§ TASK TO CARRY OUT
Please give the number of lines in the entries below that hold "Pajak", with no other words.

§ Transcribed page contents
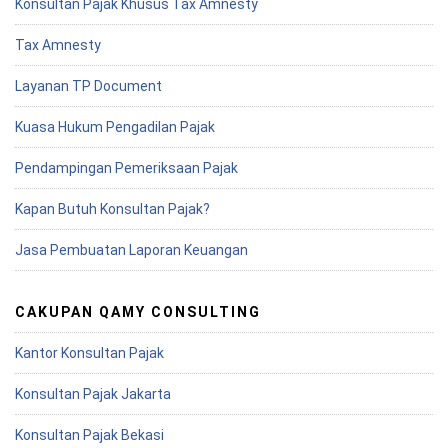
Konsultan Pajak Khusus Tax Amnesty
Tax Amnesty
Layanan TP Document
Kuasa Hukum Pengadilan Pajak
Pendampingan Pemeriksaan Pajak
Kapan Butuh Konsultan Pajak?
Jasa Pembuatan Laporan Keuangan
CAKUPAN QAMY CONSULTING
Kantor Konsultan Pajak
Konsultan Pajak Jakarta
Konsultan Pajak Bekasi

§ ANSWER TO THE PROBLEM
7